10/13/2019 I stopped poisoning myself 



From: Denim50


Hey Claire, 

     I’m so happy you’ve returned! I remember when we were both starting out in the March 2018 thread. I know you’ve tried a few times since to quit. I’m sorry to hear that none of them stuck but it doesn’t mean this one can’t. You can do it and it’s so great to hear the determination in your post this time. Determination is definitely needed. The beginning is the hardest no matter how many times you begin again, so stay in the moment, take it day by day, a hour, or a minute at a time if necessary. Stay strong and stay determined. You can do this and we will be here cheering you on. Stay close, read, post, and join in. How are you doing today? When those thoughts of smoking hit try turning them around. It helps. I’ll put a couple of links to articles to help with that. I hope you’ll join the ‘November Ex-Smokers 2019’ thread. I also hope you’ll stop by the ‘March Warriors 2018’ thread again some time. :) Are you still enjoying camping? Would love to catch up. Anyway, I wish you strength and success with this quit I and I look forward to seeing you around the forum again.
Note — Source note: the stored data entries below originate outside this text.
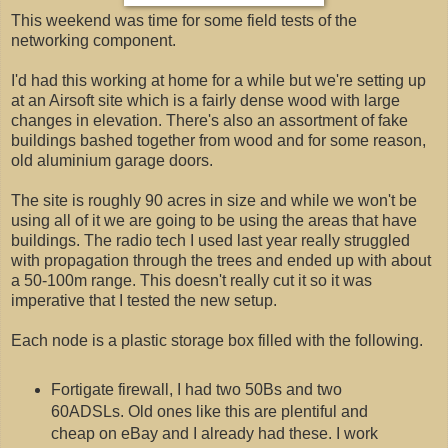
This weekend was time for some field tests of the
networking component.
I'd had this working at home for a while but we're setting up
at an Airsoft site which is a fairly dense wood with large
changes in elevation. There's also an assortment of fake
buildings bashed together from wood and for some reason,
old aluminium garage doors.
The site is roughly 90 acres in size and while we won't be
using all of it we are going to be using the areas that have
buildings. The radio tech I used last year really struggled
with propagation through the trees and ended up with about
a 50-100m range. This doesn't really cut it so it was
imperative that I tested the new setup.
Each node is a plastic storage box filled with the following.
Fortigate firewall, I had two 50Bs and two
60ADSLs. Old ones like this are plentiful and
cheap on eBay and I already had these. I work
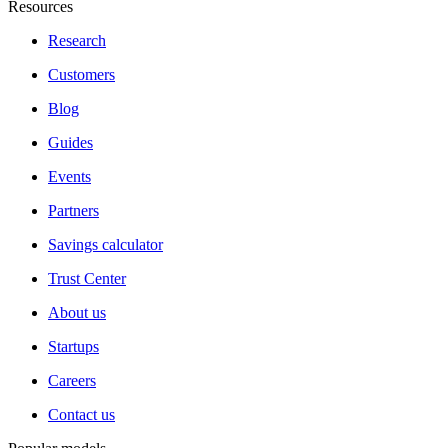
Resources
Research
Customers
Blog
Guides
Events
Partners
Savings calculator
Trust Center
About us
Startups
Careers
Contact us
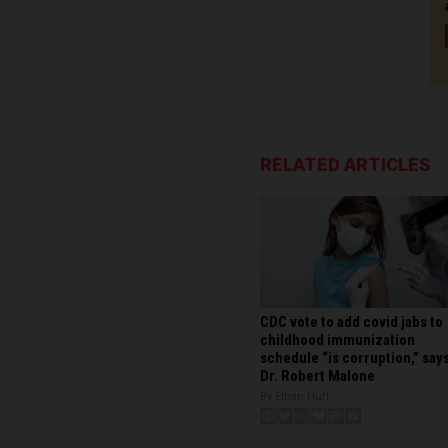
RELATED ARTICLES
CDC vote to add covid jabs to
childhood immunization
schedule “is corruption,” say
Dr. Robert Malone
By Ethan Huff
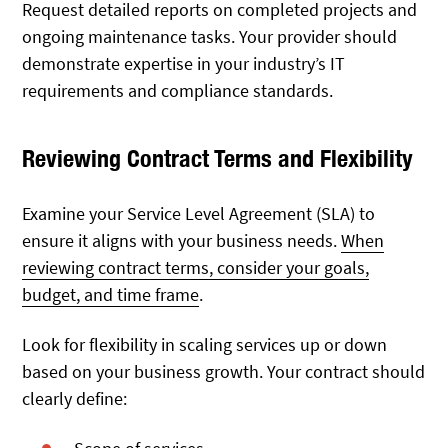
Request detailed reports on completed projects and
ongoing maintenance tasks. Your provider should
demonstrate expertise in your industry’s IT
requirements and compliance standards.
Reviewing Contract Terms and Flexibility
Examine your Service Level Agreement (SLA) to
ensure it aligns with your business needs.
When
reviewing contract terms, consider your goals,
budget, and time frame
.
Look for flexibility in scaling services up or down
based on your business growth. Your contract should
clearly define:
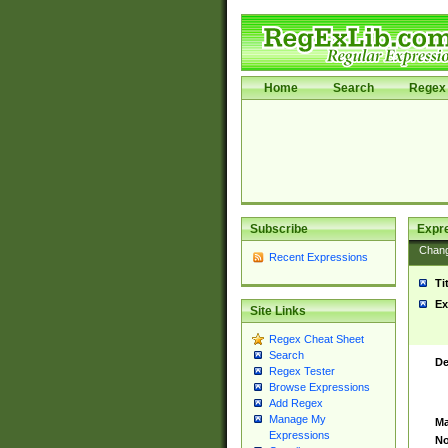
Home
Search
Regex 
Subscribe
Expr
Chan
Recent Expressions
Ti
Ex
Site Links
Regex Cheat Sheet
Search
De
Regex Tester
Browse Expressions
Add Regex
Manage My
Ma
Expressions
No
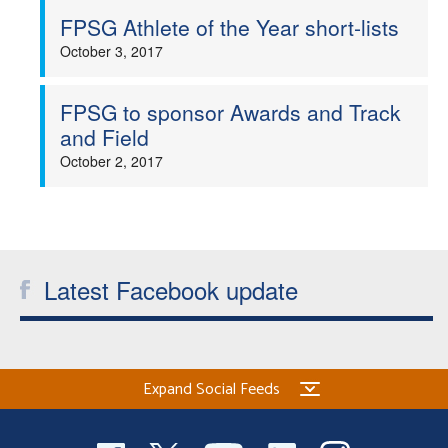
FPSG Athlete of the Year short-lists
October 3, 2017
FPSG to sponsor Awards and Track
and Field
October 2, 2017
Latest Facebook update
Expand Social Feeds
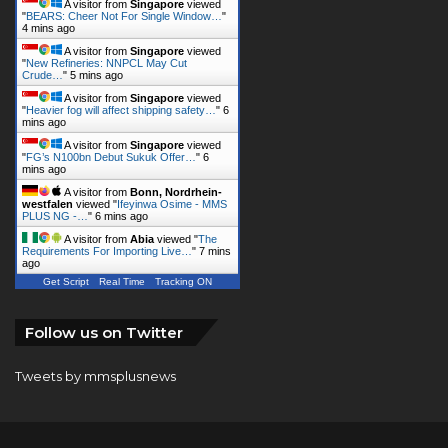
A visitor from
Singapore
viewed
"
BEARS: Cheer Not For Single Window…
"
4 mins ago
A visitor from
Singapore
viewed
"
New Refineries: NNPCL May Cut
Crude…
"
5 mins ago
A visitor from
Singapore
viewed
"
Heavier fog will affect shipping safety…
"
6
mins ago
A visitor from
Singapore
viewed
"
FG’s N100bn Debut Sukuk Offer…
"
6
mins ago
A visitor from
Bonn, Nordrhein-
westfalen
viewed "
Ifeyinwa Osime - MMS
PLUS NG -…
"
6 mins ago
A visitor from
Abia
viewed "
The
Requirements For Importing Live…
"
7 mins
ago
Get Script
Real Time
Tracking ON
Follow us on Twitter
Tweets by mmsplusnews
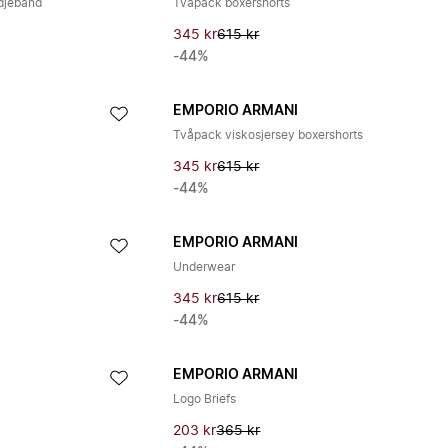
djeband
Tvåpack boxershorts
345 kr
615 kr
-44%
EMPORIO ARMANI
Tvåpack viskosjersey boxershorts
345 kr
615 kr
-44%
EMPORIO ARMANI
Underwear
345 kr
615 kr
-44%
EMPORIO ARMANI
Logo Briefs
203 kr
365 kr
Have a great day.  





From: Douglas8845


It's not easy to quit but our choices are simple since there are only two options: we can smoke zero cigarettes or tens of thousands of the filthy things.  There is nothing in between.

I quit smoking over seven years ago and last August i was able to successfully donate a kidney to my younger brother.  He is now thriving after being on the brink of needing dialysis.

I did it.  So can you.



From: SusanK1960


Hi Douglas8845,

There is so much to be thankful for, and your post exemplifies that so much.

Wonderful that you have quit for 7 years and the fruits of that labor was being able to donate to your brother, which improved his life.

Thank you so much for telling your story.